Başbakan Yardımcısı Bülent Arınç, bazı milletvekili arkadaşlarının, AK Parti'den istifa ettiği haberlerinin geldiğini, bunun birkaç gündür konuşulduğunu, bir kısmının gerçekleştiğini söyledi.

Google Haberlere Abone ol
Arınç: Oh olsun iyi ki gittiler dersem kendime saygısızlık olur

Başbakan Yardımcısı Bülent Arınç, bazı milletvekili arkadaşlarının, AK Parti'den istifa ettiği haberlerinin geldiğini, bunun birkaç gündür konuşulduğunu, bir kısmının gerçekleştiğini söyledi.

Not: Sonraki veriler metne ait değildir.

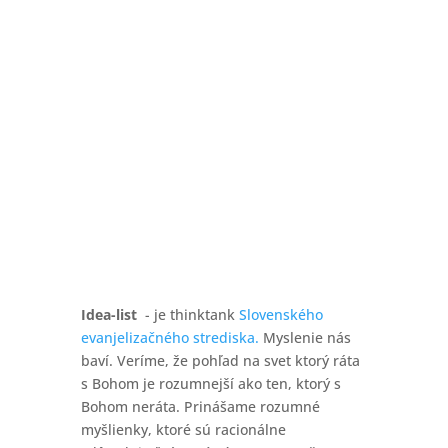
Idea-list
- je thinktank
Slovenského
evanjelizačného strediska.
Myslenie nás
baví. Veríme, že pohľad na svet ktorý ráta
s Bohom je rozumnejší ako ten, ktorý s
Bohom neráta. Prinášame rozumné
myšlienky, ktoré sú racionálne
zdôvodniteľné, a sú výzvou pre naše
myslenie i praktický život.
Idea-list
- je thinktank
Slovenského
evanjelizačného strediska.
Myslenie nás
baví. Veríme, že pohľad na svet ktorý ráta
s Bohom je rozumnejší ako ten, ktorý s
Bohom neráta. Prinášame rozumné
myšlienky, ktoré sú racionálne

Başbakan Yardımcısı Bülent Arınç, MÜSİAD Manisa Şubesi'nin açılışı nedeniyle düzenlenen gala programında, partisinde yaşanan istifaları ve yolsuzluk iddialarını değerlendirdi. Bu konudaki düşüncelerini açık şekilde ifade edeceğini dile getiren Arınç, "Ben AK Partiliyim, partinin bakanıyım, milletvekiliyim ve kurucusuyum. Bu partiyi sokakta bulmadım. Bu parti milyonlarca insanın duası ve emeğiyle kuruldu. Bugüne gelmiş bir insan olarak söyleyeyim, bu partiyi millet kurdu. İyi düşüncelerle, dualarla ve geleceğe olan ümitlerimizle kurdu. Mayasında iyi niyet, ihlas ve samimiyet olduğu için bugünlere geldik. Çok badireler allattık, zorluklar çektik ama hamd olsun alnımız açık, başımız dik bugünlere geldik. Bundan sonra da böyle olacak hiç endişem yok. Allah'ın izniyle bu sıkıntılardan hükümetimiz de partimiz de başı daha dik, göklere değecek kadar alnı da apaçık, bembeyaz çıkacaktır. Hiç endişeniz olmasın." dedi.

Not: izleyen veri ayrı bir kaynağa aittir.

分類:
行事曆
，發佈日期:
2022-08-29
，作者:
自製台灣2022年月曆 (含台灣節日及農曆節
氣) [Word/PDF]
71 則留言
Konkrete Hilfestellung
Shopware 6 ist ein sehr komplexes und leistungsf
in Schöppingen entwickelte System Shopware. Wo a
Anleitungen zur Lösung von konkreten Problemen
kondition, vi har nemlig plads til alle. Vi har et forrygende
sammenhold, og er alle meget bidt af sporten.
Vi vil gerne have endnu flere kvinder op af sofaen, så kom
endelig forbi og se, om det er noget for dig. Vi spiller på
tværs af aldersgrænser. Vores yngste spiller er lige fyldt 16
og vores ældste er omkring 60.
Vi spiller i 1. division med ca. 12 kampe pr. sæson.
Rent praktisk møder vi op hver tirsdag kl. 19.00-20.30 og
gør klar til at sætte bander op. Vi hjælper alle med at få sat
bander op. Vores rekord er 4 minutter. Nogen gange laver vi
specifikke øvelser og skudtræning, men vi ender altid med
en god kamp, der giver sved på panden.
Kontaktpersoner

İstifa ederek aralarından ayrılan hiçbir arkadaşı için kötü diyemeyeceğini ifade eden Arınç, "Onlar bizim değerli arkadaşlarımızdır. Neden, çünkü bizden aday oldular, gösterildiler, seçildiler, bir kısmı bakan oldu, komisyon başkanı oldu, bir kısmı başka görevlerde bulundular. Şimdi oh olsun iyi ki gittiler dersem kendime saygısızlık olur. Geldiklerinde, bakan yaptığımızda iyiydi de şimdi mi kötü oldu diyebilirsiniz. Üzülmemek elde değil. kalsalardı, çalışsalardı, milletten aldıkları emaneti en azından seçimlere kadar götürselerdi." diye konuştu.

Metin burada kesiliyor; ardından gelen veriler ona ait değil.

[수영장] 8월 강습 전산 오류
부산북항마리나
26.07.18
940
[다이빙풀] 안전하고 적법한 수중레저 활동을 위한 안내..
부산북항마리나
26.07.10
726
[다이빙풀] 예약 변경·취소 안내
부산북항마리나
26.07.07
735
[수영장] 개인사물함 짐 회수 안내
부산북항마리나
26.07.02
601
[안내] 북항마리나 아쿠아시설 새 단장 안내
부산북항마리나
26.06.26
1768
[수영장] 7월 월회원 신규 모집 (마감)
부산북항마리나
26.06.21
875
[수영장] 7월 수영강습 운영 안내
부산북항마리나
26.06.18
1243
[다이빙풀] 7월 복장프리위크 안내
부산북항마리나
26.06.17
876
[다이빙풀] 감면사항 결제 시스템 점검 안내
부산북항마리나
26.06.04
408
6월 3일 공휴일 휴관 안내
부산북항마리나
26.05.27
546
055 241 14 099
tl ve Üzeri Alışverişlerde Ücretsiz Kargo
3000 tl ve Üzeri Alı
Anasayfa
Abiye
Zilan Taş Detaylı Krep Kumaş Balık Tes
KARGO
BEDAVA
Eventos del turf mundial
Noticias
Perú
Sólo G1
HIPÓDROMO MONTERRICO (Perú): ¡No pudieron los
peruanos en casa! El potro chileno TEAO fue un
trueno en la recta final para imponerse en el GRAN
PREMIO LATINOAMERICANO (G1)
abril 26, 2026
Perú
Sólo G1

İnsan olarak herkesin hatasının, kusurunun bulunabileceğini, aynı kaderi milletvekili olarak paylaştığı insanlar için bugün, "Güle güle, oh ne iyi oldu, bilmem nereye kadar yolunuz var diyemem, demem, öyle bir düşüncem de yok." diyen Arınç, eski Cumhurbaşkanı Süleyman Demirel'in 'Siyaset bir tren gibidir, bazen istasyonlara uğradığında inenler de olur binenler de olur. Ama tren yoluna devam eder." sözünü örnek gösterdi. Ayrılıkların siyasetin doğasında olduğunu hatırlatan Arınç, "Fırıldak Kubi gibi olmadığı sürece girenler de ayrılanlar da olacaktır. Neden, niçin ayrıldığını kendilerine sorarsınız, kamu vicdanı da bunu tartar." dedi. Siyasette çok şey görüp geçirdiğini, bir çok partilinin kendisine AK Parti'ye canını malını mülkünü feda edenlerin neden milletvekili yapılmadığını, sağdan soldan gelen, düşüncesi fikriyatı farklı olanların başköşeye getirildiğini sorduğunu anlatan Arınç, bunun cevabını kendisinin de bilmediğini, cevabının bir sır olduğunu belirterek, "Çoğu zaman böyle olur, bunun da bir hikmeti olmalı. O yüzden bu neden geldi, neden gitti diyecek durumda değiliz. Ama benim bildiğim bir söz var. İnsana sadakat yakışır, doğruların yardımcısıdır Hz. Allah." diye konuştu.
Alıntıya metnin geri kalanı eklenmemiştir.